Please copy exactly the part of the records below that opens with the line containing "Refund & Exchange Policy" and closes with the line containing "everyday occasions are", leaving out any pictures.

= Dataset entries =
=====

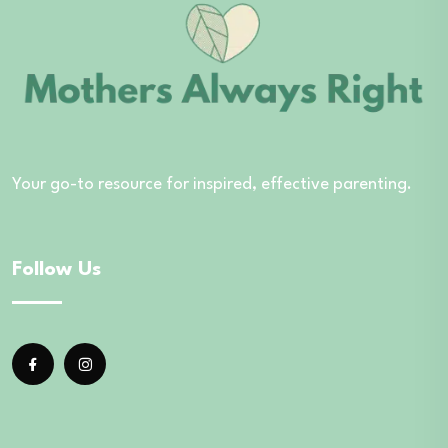
Your go-to resource for inspired, effective parenting.
Follow Us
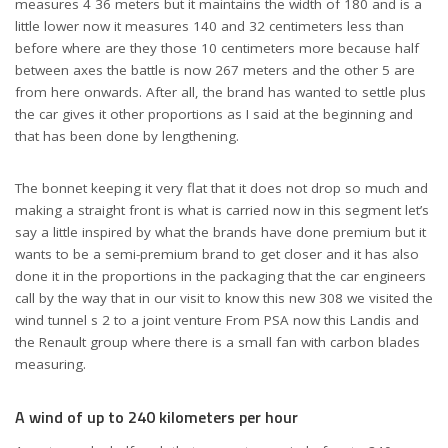
measures 4 36 meters but it maintains the width of 180 and is a
little lower now it measures 140 and 32 centimeters less than
before where are they those 10 centimeters more because half
between axes the battle is now 267 meters and the other 5 are
from here onwards. After all, the brand has wanted to settle plus
the car gives it other proportions as I said at the beginning and
New PEUGEOT 308 New Latest Car In 2021
that has been done by lengthening.
The bonnet keeping it very flat that it does not drop so much and
making a straight front is what is carried now in this segment let’s
say a little inspired by what the brands have done premium but it
wants to be a semi-premium brand to get closer and it has also
done it in the proportions in the packaging that the car engineers
call by the way that in our visit to know this new 308 we visited the
wind tunnel s 2 to a joint venture From PSA now this Landis and
the Renault group where there is a small fan with carbon blades
measuring.
A wind of up to 240 kilometers per hour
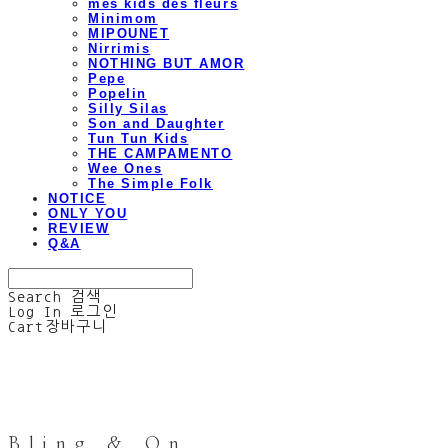
mes kids des fleurs
Minimom
MIPOUNET
Nirrimis
NOTHING BUT AMOR
Pepe
Popelin
Silly Silas
Son and Daughter
Tun Tun Kids
THE CAMPAMENTO
Wee Ones
The Simple Folk
NOTICE
ONLY YOU
REVIEW
Q&A
Search
검색
Log In
로그인
Cart
장바구니
Bling & On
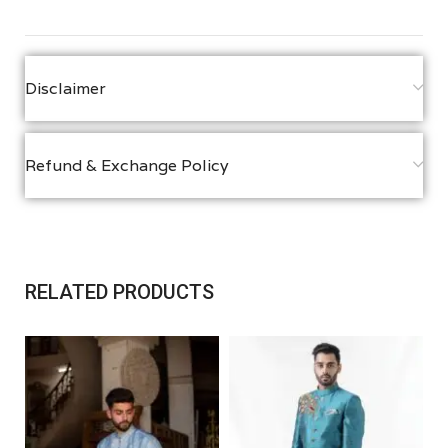
Disclaimer
Refund & Exchange Policy
RELATED PRODUCTS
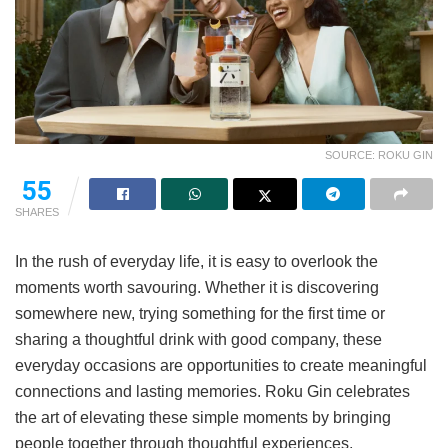
SOURCE: ROKU GIN
55
SHARES
In the rush of everyday life, it is easy to overlook the
moments worth savouring. Whether it is discovering
somewhere new, trying something for the first time or
sharing a thoughtful drink with good company, these
everyday occasions are opportunities to create meaningful
connections and lasting memories. Roku Gin celebrates
the art of elevating these simple moments by bringing
people together through thoughtful experiences,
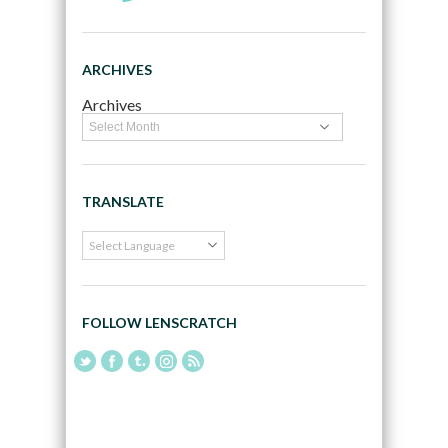
ARCHIVES
Archives
TRANSLATE
FOLLOW LENSCRATCH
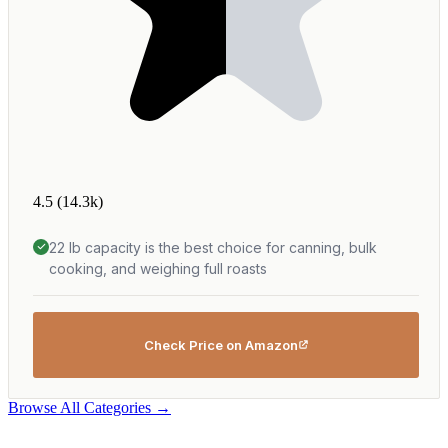
4.5
(14.3k)
22 lb capacity is the best choice for canning, bulk
cooking, and weighing full roasts
Check Price on Amazon
Browse All Categories →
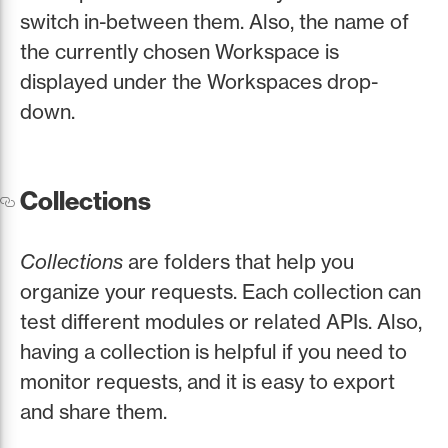
switch in-between them. Also, the name of
the currently chosen Workspace is
displayed under the Workspaces drop-
down.
Collections
Collections
are folders that help you
organize your requests. Each collection can
test different modules or related APIs. Also,
having a collection is helpful if you need to
monitor requests, and it is easy to export
and share them.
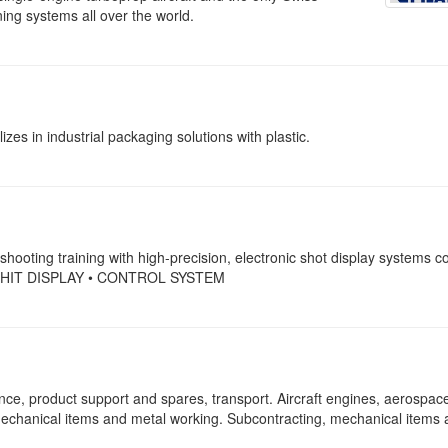
ing systems all over the world.
es in industrial packaging solutions with plastic.
 shooting training with high-precision, electronic shot display systems c
 HIT DISPLAY • CONTROL SYSTEM
nce, product support and spares, transport. Aircraft engines, aerospac
echanical items and metal working. Subcontracting, mechanical items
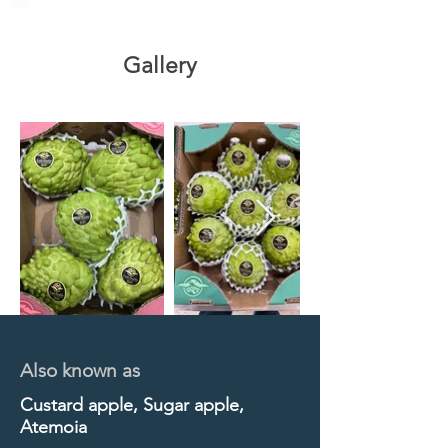
Gallery
Also known as
Custard apple, Sugar apple,
Atemoia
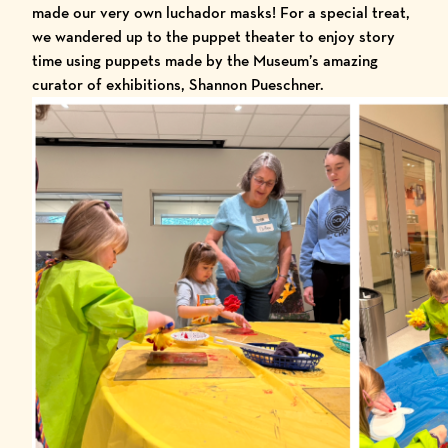
made our very own luchador masks! For a special treat,
we wandered up to the puppet theater to enjoy story
time using puppets made by the Museum’s amazing
curator of exhibitions, Shannon Pueschner.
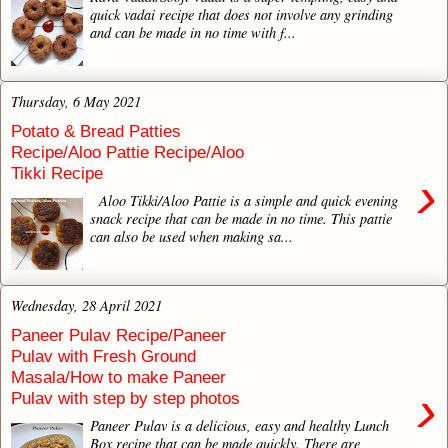
quick vadai recipe that does not involve any grinding
and can be made in no time with f...
Thursday, 6 May 2021
Potato & Bread Patties
Recipe/Aloo Pattie Recipe/Aloo
Tikki Recipe
›
Aloo Tikki/Aloo Pattie is a simple and quick evening
snack recipe that can be made in no time. This pattie
can also be used when making sa...
Wednesday, 28 April 2021
Paneer Pulav Recipe/Paneer
Pulav with Fresh Ground
Masala/How to make Paneer
›
Pulav with step by step photos
Paneer Pulav is a delicious, easy and healthy Lunch
Box recipe that can be made quickly. There are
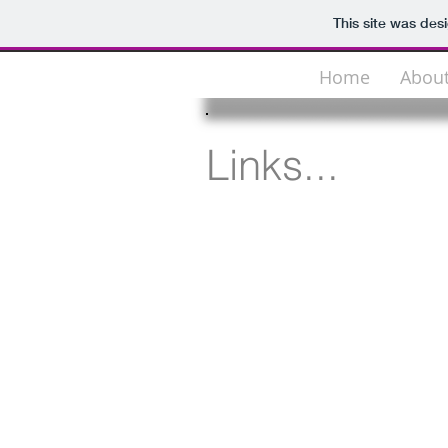
This site was des
Home
Abou
Links...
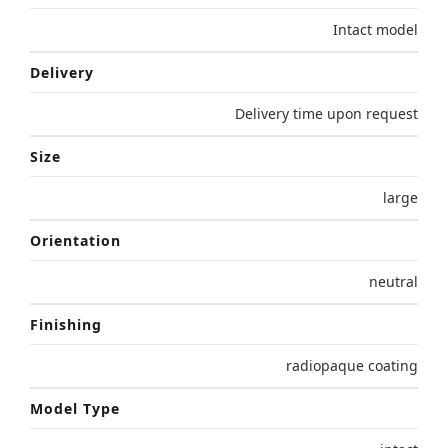
Intact model
Delivery
Delivery time upon request
Size
large
Orientation
neutral
Finishing
radiopaque coating
Model Type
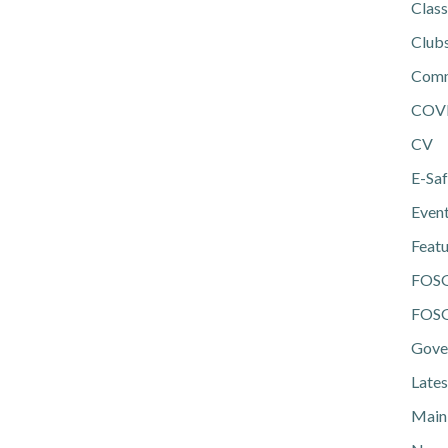
Class
Club
Comm
COV
CV
E-Saf
Even
Feat
FOS
FOSG
Gove
Lates
Main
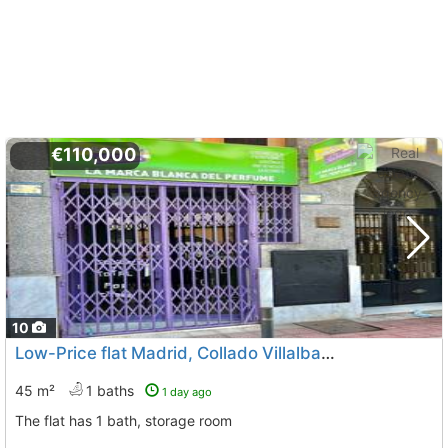
€110,000
10
Low-Price flat Madrid, Collado Villalba
To 3 Kms. away from
45 m²
1 baths
1 day ago
The flat has 1 bath, storage room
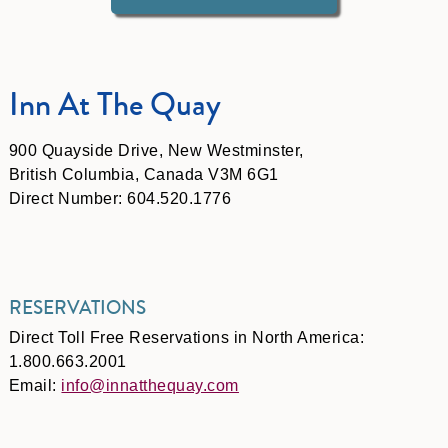
Inn At The Quay
900 Quayside Drive, New Westminster,
British Columbia, Canada V3M 6G1
Direct Number: 604.520.1776
RESERVATIONS
Direct Toll Free Reservations in North America:
1.800.663.2001
Email:
info@innatthequay.com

=====

= Response to the task =
Refund & Exchange Policy
RELATED PRODUCTS
SOURCE: ROKU GIN
55
SHARES
In the rush of everyday life, it is easy to overlook the
moments worth savouring. Whether it is discovering
somewhere new, trying something for the first time or
sharing a thoughtful drink with good company, these
everyday occasions are opportunities to create meaningful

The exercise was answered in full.